Requirement – Starting at the line that holds "Parkas homme" and stopping at the line that holds "SCRIPTION DE PRODUIT", restate the records below word for word, with both of those lines included.

The data –

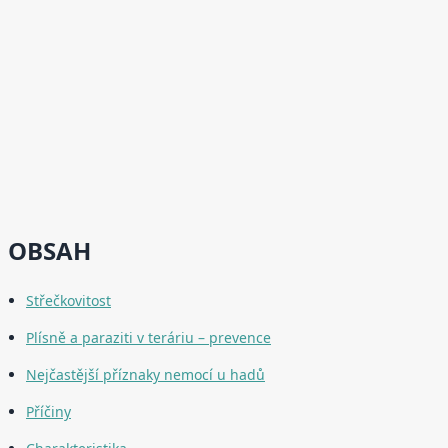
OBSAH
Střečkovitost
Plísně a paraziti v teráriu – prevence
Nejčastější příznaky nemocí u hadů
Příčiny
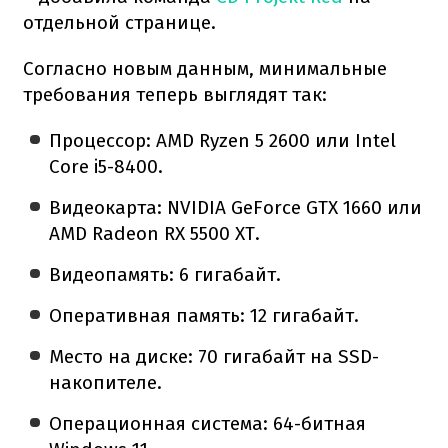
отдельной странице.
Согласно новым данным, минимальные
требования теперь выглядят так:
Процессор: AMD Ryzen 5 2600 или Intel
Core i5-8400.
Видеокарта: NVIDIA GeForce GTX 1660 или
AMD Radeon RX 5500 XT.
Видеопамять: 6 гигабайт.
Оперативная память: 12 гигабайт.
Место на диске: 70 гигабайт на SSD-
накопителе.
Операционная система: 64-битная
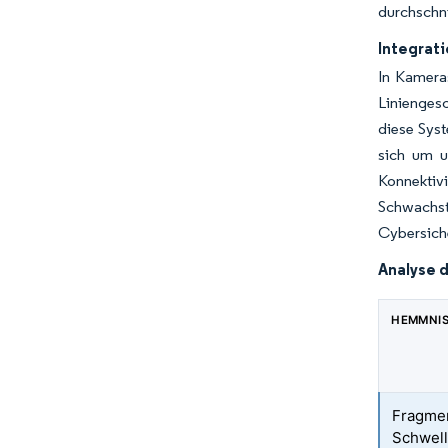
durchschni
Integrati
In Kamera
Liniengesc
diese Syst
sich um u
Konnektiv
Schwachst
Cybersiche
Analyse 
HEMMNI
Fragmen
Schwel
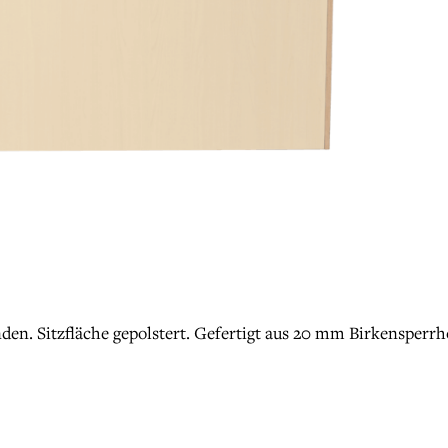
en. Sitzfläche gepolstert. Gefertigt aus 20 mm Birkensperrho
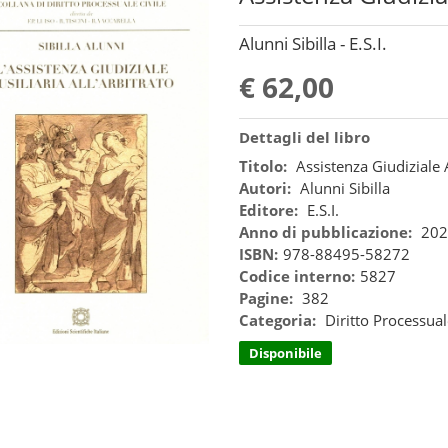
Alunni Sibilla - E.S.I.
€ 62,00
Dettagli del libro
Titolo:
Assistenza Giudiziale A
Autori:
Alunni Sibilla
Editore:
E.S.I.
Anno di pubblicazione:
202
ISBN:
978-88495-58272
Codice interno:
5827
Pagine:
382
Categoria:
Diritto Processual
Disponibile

==

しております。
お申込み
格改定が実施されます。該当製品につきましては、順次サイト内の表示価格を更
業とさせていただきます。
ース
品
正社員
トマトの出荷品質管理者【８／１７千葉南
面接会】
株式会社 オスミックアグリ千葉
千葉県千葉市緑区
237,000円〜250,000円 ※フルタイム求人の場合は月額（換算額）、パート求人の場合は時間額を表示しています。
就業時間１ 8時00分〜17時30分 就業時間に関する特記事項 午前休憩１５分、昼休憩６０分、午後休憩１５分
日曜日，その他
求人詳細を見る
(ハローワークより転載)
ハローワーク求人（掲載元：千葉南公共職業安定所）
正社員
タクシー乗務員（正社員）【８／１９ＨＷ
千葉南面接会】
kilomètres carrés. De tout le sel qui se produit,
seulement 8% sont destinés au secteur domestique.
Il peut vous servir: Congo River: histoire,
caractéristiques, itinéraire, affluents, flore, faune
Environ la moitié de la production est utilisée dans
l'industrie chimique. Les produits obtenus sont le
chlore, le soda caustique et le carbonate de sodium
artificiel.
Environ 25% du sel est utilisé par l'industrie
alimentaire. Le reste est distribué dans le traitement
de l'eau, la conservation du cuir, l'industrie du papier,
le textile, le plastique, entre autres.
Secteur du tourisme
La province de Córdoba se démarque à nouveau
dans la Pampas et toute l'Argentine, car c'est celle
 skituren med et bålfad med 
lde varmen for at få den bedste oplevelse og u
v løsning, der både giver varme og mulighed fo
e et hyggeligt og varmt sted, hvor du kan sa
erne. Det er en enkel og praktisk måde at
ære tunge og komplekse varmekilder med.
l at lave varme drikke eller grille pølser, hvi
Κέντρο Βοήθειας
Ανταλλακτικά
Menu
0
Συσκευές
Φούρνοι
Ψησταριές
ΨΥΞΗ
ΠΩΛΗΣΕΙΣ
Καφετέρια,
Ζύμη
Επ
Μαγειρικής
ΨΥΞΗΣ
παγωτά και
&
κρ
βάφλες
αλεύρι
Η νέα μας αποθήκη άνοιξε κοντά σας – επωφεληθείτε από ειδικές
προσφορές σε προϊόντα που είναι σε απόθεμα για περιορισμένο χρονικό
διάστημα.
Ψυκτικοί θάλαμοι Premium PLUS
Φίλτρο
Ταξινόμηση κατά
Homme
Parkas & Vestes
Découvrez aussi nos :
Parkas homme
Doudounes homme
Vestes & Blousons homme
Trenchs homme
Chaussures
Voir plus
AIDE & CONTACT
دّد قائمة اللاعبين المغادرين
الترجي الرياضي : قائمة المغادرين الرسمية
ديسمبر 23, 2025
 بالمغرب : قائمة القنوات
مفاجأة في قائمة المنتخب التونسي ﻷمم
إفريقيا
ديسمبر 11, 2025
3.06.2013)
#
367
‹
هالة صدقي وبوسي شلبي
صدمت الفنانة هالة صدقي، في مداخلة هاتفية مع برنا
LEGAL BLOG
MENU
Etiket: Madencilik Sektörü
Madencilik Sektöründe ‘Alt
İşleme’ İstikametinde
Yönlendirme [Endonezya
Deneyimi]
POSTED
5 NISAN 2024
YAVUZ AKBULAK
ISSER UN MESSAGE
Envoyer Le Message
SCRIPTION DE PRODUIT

--

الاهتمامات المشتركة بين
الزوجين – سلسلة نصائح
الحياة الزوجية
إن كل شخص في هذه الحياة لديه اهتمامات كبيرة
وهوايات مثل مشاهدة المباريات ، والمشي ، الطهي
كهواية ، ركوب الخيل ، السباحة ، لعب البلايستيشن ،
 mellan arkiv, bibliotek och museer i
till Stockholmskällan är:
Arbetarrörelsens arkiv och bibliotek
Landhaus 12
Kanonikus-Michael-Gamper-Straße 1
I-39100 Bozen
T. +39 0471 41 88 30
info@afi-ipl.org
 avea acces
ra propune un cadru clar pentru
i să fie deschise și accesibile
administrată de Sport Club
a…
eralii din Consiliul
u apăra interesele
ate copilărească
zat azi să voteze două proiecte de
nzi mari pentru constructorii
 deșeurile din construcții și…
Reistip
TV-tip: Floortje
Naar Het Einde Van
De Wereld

Exercise result –
Parkas homme
Doudounes homme
Vestes & Blousons homme
Trenchs homme
Chaussures
Voir plus
AIDE & CONTACT
دّد قائمة اللاعبين المغادرين
الترجي الرياضي : قائمة المغادرين الرسمية
ديسمبر 23, 2025
 بالمغرب : قائمة القنوات
مفاجأة في قائمة المنتخب التونسي ﻷمم
إفريقيا
ديسمبر 11, 2025
3.06.2013)
#
367
‹
هالة صدقي وبوسي شلبي
صدمت الفنانة هالة صدقي، في مداخلة هاتفية مع برنا
LEGAL BLOG
MENU
Etiket: Madencilik Sektörü
Madencilik Sektöründe ‘Alt
İşleme’ İstikametinde
Yönlendirme [Endonezya
Deneyimi]
POSTED
5 NISAN 2024
YAVUZ AKBULAK
ISSER UN MESSAGE
Envoyer Le Message
SCRIPTION DE PRODUIT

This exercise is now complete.